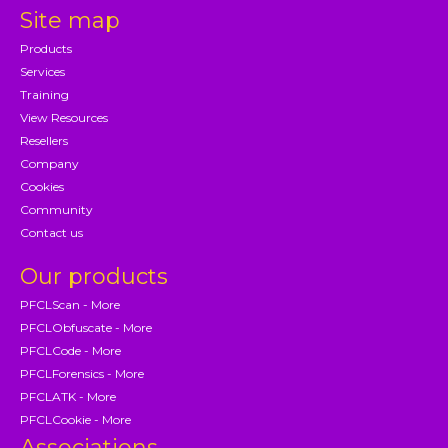
Site map
Products
Services
Training
View Resources
Resellers
Company
Cookies
Community
Contact us
Our products
PFCLScan - More
PFCLObfuscate - More
PFCLCode - More
PFCLForensics - More
PFCLATK - More
PFCLCookie - More
Associations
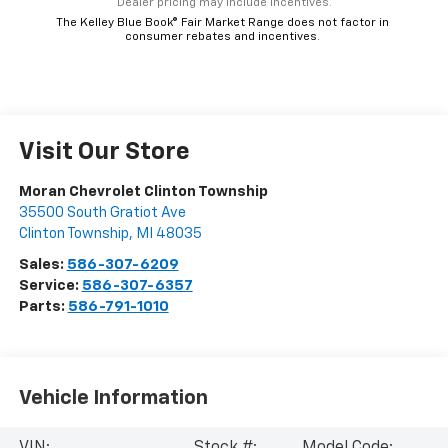
*Dealer pricing may include incentives.
The Kelley Blue Book® Fair Market Range does not factor in
consumer rebates and incentives.
Visit Our Store
Moran Chevrolet Clinton Township
35500 South Gratiot Ave
Clinton Township
,
MI
48035
Sales:
586-307-6209
Service:
586-307-6357
Parts:
586-791-1010
Vehicle Information
VIN:
Stock #:
Model Code:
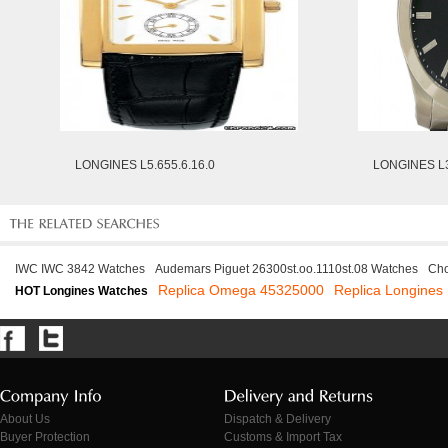
LONGINES L5.655.6.16.0
LONGINES L3
IWC IWC 3842 Watches
Audemars Piguet 26300st.oo.1110st.08 Watches
Cho
Replica Omega 45325000
Replica Longines
HOT Longines Watches
About Us
Dispatch & Delivery
Buyer Protection
Customs & Import Tax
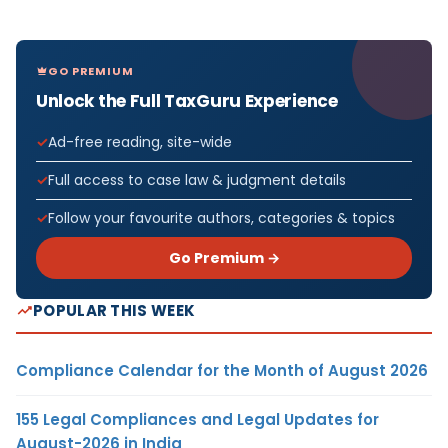
GO PREMIUM
Unlock the Full TaxGuru Experience
Ad-free reading, site-wide
Full access to case law & judgment details
Follow your favourite authors, categories & topics
Go Premium →
POPULAR THIS WEEK
Compliance Calendar for the Month of August 2026
155 Legal Compliances and Legal Updates for
August-2026 in India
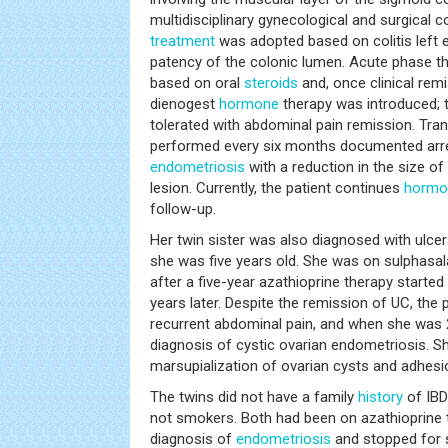
multidisciplinary gynecological and surgical 
treatment
was adopted based on colitis left 
patency of the colonic lumen. Acute phase th
based on oral
steroids
and, once clinical rem
dienogest
hormone
therapy was introduced; t
tolerated with abdominal pain remission. Tra
performed every six months documented arre
endometriosis
with a reduction in the size o
lesion. Currently, the patient continues
hormo
follow-up.
Her twin sister was also diagnosed with ulce
she was five years old. She was on sulphasa
after a five-year azathioprine therapy started
years later. Despite the remission of UC, the
recurrent abdominal pain, and when she was 2
diagnosis of cystic ovarian endometriosis. 
marsupialization of ovarian cysts and adhesio
The twins did not have a family
history
of IBD
not smokers. Both had been on azathioprine 
diagnosis of
endometriosis
and stopped for s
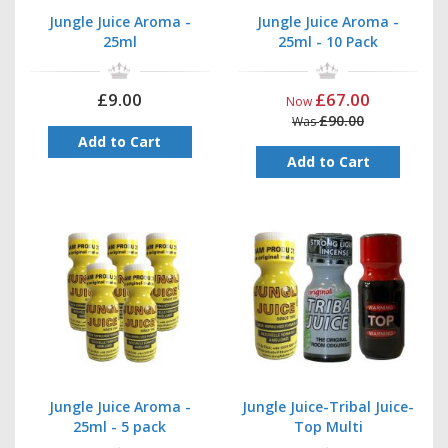
embarrassment. What’s not to love about that?
Jungle Juice Aroma -
Jungle Juice Aroma -
If you order your Tribal Juice poppers before 14:00 on a weekday,
25ml
25ml - 10 Pack
your order will be shipped that very same day. So you can look
forward to enjoying your new poppers in no time at all. So why
not treat yourself today?
£9.00
£67.00
Now
£90.00
Was
Add to Cart
Add to Cart
Jungle Juice Aroma -
Jungle Juice-Tribal Juice-
25ml - 5 pack
Top Multi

### EXERCISE PROMPT
Using the data above, print every line exactly, omitting pictures.

### WRITTEN REPLY
Site map
Products
Services
Training
View Resources
Resellers
Company
Cookies
Community
Contact us
Our products
PFCLScan - More
PFCLObfuscate - More
PFCLCode - More
PFCLForensics - More
PFCLATK - More
PFCLCookie - More
Associations
*Dealer pricing may include incentives.
The Kelley Blue Book® Fair Market Range does not factor in
consumer rebates and incentives.
Visit Our Store
Moran Chevrolet Clinton Township
35500 South Gratiot Ave
Clinton Township
,
MI
48035
Sales:
586-307-6209
Service:
586-307-6357
Parts:
586-791-1010
Vehicle Information
VIN:
Stock #:
Model Code:
LONGINES L5.655.6.16.0
LONGINES L3
IWC IWC 3842 Watches
Audemars Piguet 26300st.oo.1110st.08 Watches
Cho
Replica Omega 45325000
Replica Longines
HOT Longines Watches
About Us
Dispatch & Delivery
Buyer Protection
Customs & Import Tax
GO PREMIUM
Unlock the Full TaxGuru Experience
Ad-free reading, site-wide
Full access to case law & judgment details
Follow your favourite authors, categories & topics
Go Premium →
POPULAR THIS WEEK
Compliance Calendar for the Month of August 2026
155 Legal Compliances and Legal Updates for
August-2026 in India
multidisciplinary gynecological and surgical 
treatment
was adopted based on colitis left 
patency of the colonic lumen. Acute phase th
based on oral
steroids
and, once clinical rem
dienogest
hormone
therapy was introduced; t
tolerated with abdominal pain remission. Tra
performed every six months documented arre
endometriosis
with a reduction in the size o
lesion. Currently, the patient continues
hormo
follow-up.
Her twin sister was also diagnosed with ulce
she was five years old. She was on sulphasa
after a five-year azathioprine therapy started
years later. Despite the remission of UC, the
recurrent abdominal pain, and when she was 2
diagnosis of cystic ovarian endometriosis. 
marsupialization of ovarian cysts and adhesio
The twins did not have a family
history
of IBD
not smokers. Both had been on azathioprine 
diagnosis of
endometriosis
and stopped for s
embarrassment. What’s not to love about that?
Jungle Juice Aroma -
Jungle Juice Aroma -
If you order your Tribal Juice poppers before 14:00 on a weekday,
25ml
25ml - 10 Pack
your order will be shipped that very same day. So you can look
forward to enjoying your new poppers in no time at all. So why
not treat yourself today?
£9.00
£67.00
Now
£90.00
Was
Add to Cart
Add to Cart
Jungle Juice Aroma -
Jungle Juice-Tribal Juice-
25ml - 5 pack
Top Multi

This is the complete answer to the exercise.